Sheril Kirshenbaum: Science needs creative, passionate communicators
Sheril Kirshenbaum is a research scientist at the University of Texas-Austin, a science blogger on Discover.com, and co-author of the 2009 book Unscientific America. Kirshenbaum says there’s a gap in understanding between scientists and the public. In this EarthSky’s Clear Voices for Science interview, she talked with EarthSky’s Lindsay Patterson about how scientists can close that gap, and help the public get a better understanding of science.
Sheril Kirshenbaum: Scientists need to be willing to break tradition across boundaries, and some are doing it.
It’s important to bridge the understanding gap between scientists and the rest of us, she said, because, whether we realize it or not, science is a big part of our daily lives.
Sheril Kirshenbaum: It’s intimately connected to everything we do – whether it’s keeping our families healthy, whether it’s protecting the environment, just in the technology we use to communicate with others… I mean, science is integral to life.
But she said many people don’t understand what scientists do, or what they know. Kirshenbaum believes that a new generation of scientists can take action to heal the disconnect between science and the public.
Sheril Kirshenbaum: I think right now we are touching on an area where there is enormous opportunity. We have a very well-educated group of young people earning degrees looking to use what they know to contribute to society.
Kirshenbaum said part of contributing to the public’s understanding of science is making scientific research more accessible, through new media like Twitter or YouTube, or speaking publicly about their work and discoveries. Kirshenbaum said that today, fewer scientists are ending up in tenure-track, or permanent positions in a university. That’s why scientists who are experts in their field, and can also write or speak to the public, are at an advantage.

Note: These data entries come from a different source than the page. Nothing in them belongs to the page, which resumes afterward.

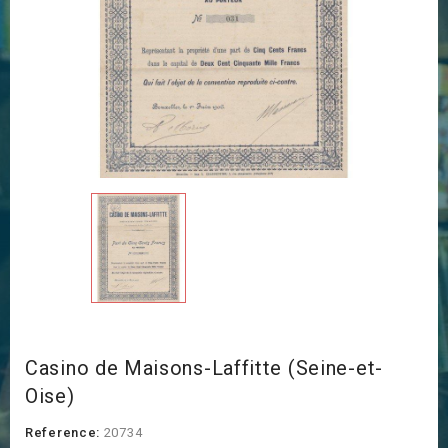
Casino de Maisons-Laffitte (Seine-et-
Oise)
Reference:
20734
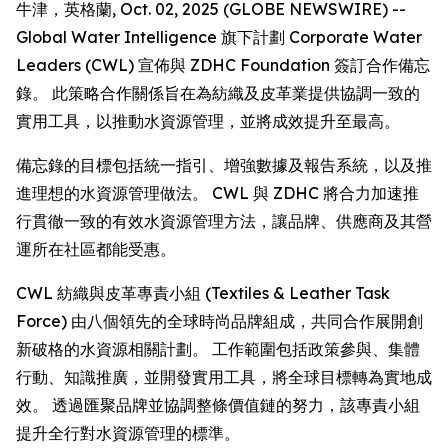
牛津，英格蘭, Oct. 02, 2025 (GLOBE NEWSWIRE) --
Global Water Intelligence 旗下計劃 Corporate Water
Leaders (CWL) 宣佈與 ZDHC Foundation 簽訂合作備忘
錄。 此策略合作關係旨在為紡織及皮革業提供協調一致的
實用工具，以推動水資源管理，並將成效提升至最高。
備忘錄的目標包括統一指引、增強數據及報告系統，以及推
進理想的水資源管理做法。 CWL 與 ZDHC 將合力加速推
行貫徹一致的有效水資源管理方法，讓品牌、供應商及其營
運所在社區都能受惠。
CWL 紡織與皮革專責小組 (Textiles & Leather Task
Force) 由八個領先的全球時尚品牌組成，共同合作展開創
新破格的水資源相關計劃。 工作範圍包括政策參與、集體
行動、知識推廣，並開發實用工具，將全球目標轉為實地成
效。 透過匯聚品牌並協調整條價值鏈的努力，該專責小組
提升全行對水資源管理的標準。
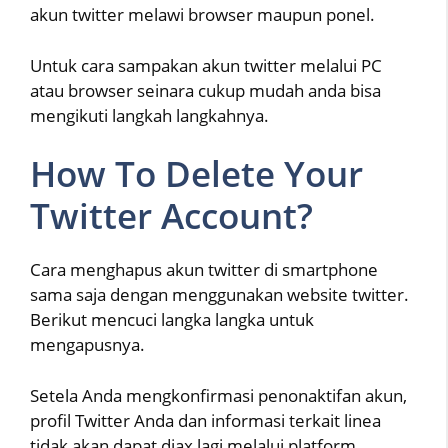
akun twitter melawi browser maupun ponel.
Untuk cara sampakan akun twitter melalui PC
atau browser seinara cukup mudah anda bisa
mengikuti langkah langkahnya.
How To Delete Your
Twitter Account?
Cara menghapus akun twitter di smartphone
sama saja dengan menggunakan website twitter.
Berikut mencuci langka langka untuk
mengapusnya.
Setela Anda mengkonfirmasi penonaktifan akun,
profil Twitter Anda dan informasi terkait linea
tidak akan dapat diax lagi melalui platform.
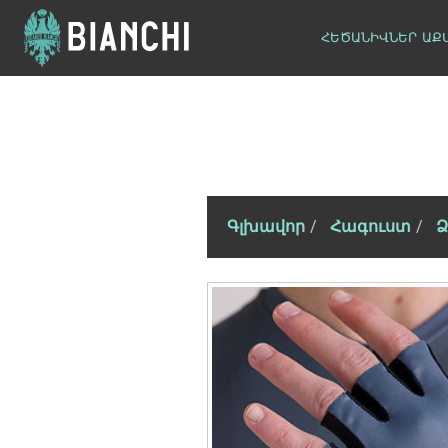
ՀԵԾԱՆԻՎՆԵՐ
ԱՔ
Գլխավոր
Հագուստ
Ձ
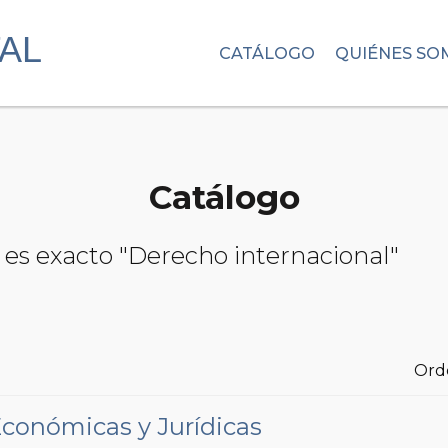
CATÁLOGO
QUIÉNES SO
Catálogo
 es exacto "Derecho internacional"
Ord
Económicas y Jurídicas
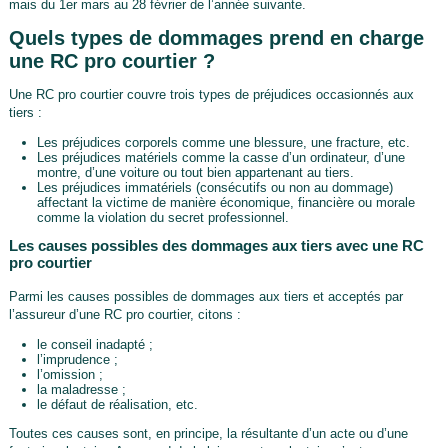
mais du 1er mars au 28 février de l’année suivante.
Quels types de dommages prend en charge
une RC pro courtier ?
Une RC pro courtier couvre trois types de préjudices occasionnés aux
tiers :
Les préjudices corporels comme une blessure, une fracture, etc.
Les préjudices matériels comme la casse d’un ordinateur, d’une
montre, d’une voiture ou tout bien appartenant au tiers.
Les préjudices immatériels (consécutifs ou non au dommage)
affectant la victime de manière économique, financière ou morale
comme la violation du secret professionnel.
Les causes possibles des dommages aux tiers avec une RC
pro courtier
Parmi les causes possibles de dommages aux tiers et acceptés par
l’assureur d’une RC pro courtier, citons :
le conseil inadapté ;
l’imprudence ;
l’omission ;
la maladresse ;
le défaut de réalisation, etc.
Toutes ces causes sont, en principe, la résultante d’un acte ou d’une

Sheril Kirshenbaum: Why not work with people who are thinking about science careers, but teach them science and something else? Enable young scientists to work with journalists and writers and gain skills to communicate that way. Get them more comfortable talking to media. Create the jobs for renaissance scientists, this new generation that’s going to have to step up and be prepared to tackle things we haven’t found solutions for already.
Kirshenbaum spoke about a young scientist she met who explained how he converts his research website into language that’s understandable to kids, teachers, or anyone else looking for information on the internet.
Sheril Kirshenbaum: What he said, what really stuck with me, is he said, ‘Look, if we become the sources that people find when they’re Googling a particular topic, then they’ll be informed by science.’ .. That’s just one example. There’s no single way to do this.
She added that it can’t be just a small group of scientists who are able to communicate with the public.
Sheril Kirshenbaum: I think it’s going to take a lot of people working together, being creative and being passionate, to make it happen.